━━ MATERIAL FOR THE TASK ━━

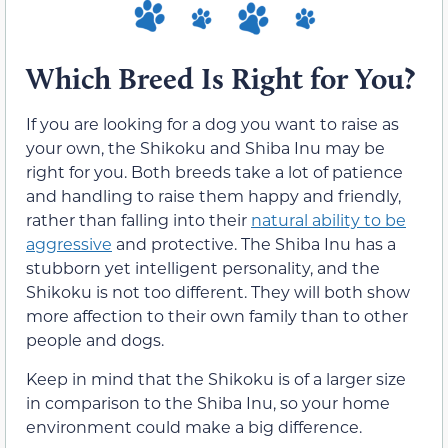
Which Breed Is Right for You?
If you are looking for a dog you want to raise as
your own, the Shikoku and Shiba Inu may be
right for you. Both breeds take a lot of patience
and handling to raise them happy and friendly,
rather than falling into their
natural ability to be
aggressive
and protective. The Shiba Inu has a
stubborn yet intelligent personality, and the
Shikoku is not too different. They will both show
more affection to their own family than to other
people and dogs.
Keep in mind that the Shikoku is of a larger size
in comparison to the Shiba Inu, so your home
environment could make a big difference.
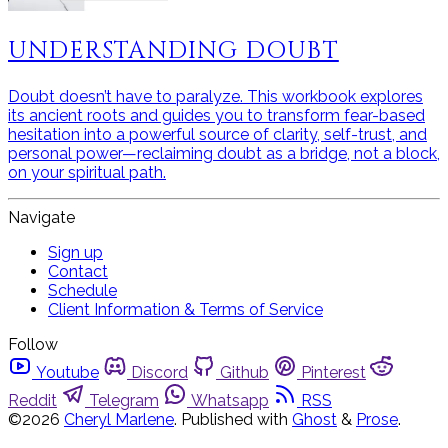
UNDERSTANDING DOUBT
Doubt doesn’t have to paralyze. This workbook explores
its ancient roots and guides you to transform fear-based
hesitation into a powerful source of clarity, self-trust, and
personal power—reclaiming doubt as a bridge, not a block,
on your spiritual path.
Navigate
Sign up
Contact
Schedule
Client Information & Terms of Service
Follow
Youtube
Discord
Github
Pinterest
Reddit
Telegram
Whatsapp
RSS
©2026
Cheryl Marlene
.
Published with
Ghost
&
Prose
.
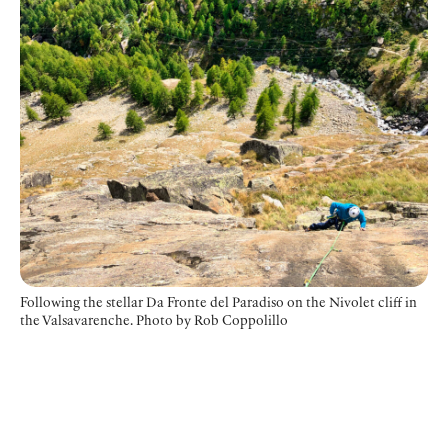
Following the stellar Da Fronte del Paradiso on the Nivolet cliff in
the Valsavarenche.
Photo by Rob Coppolillo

━━━

__EXERCISE BRIEF__. Using the entries above, reproduce word for word only the lines from the one that contains "Shikoku is not" to the one that contains "Doubt doesn’t have", both ends included, and drop every picture.

__EXERCISE ANSWER__.
Shikoku is not too different. They will both show
more affection to their own family than to other
people and dogs.
Keep in mind that the Shikoku is of a larger size
in comparison to the Shiba Inu, so your home
environment could make a big difference.
UNDERSTANDING DOUBT
Doubt doesn’t have to paralyze. This workbook explores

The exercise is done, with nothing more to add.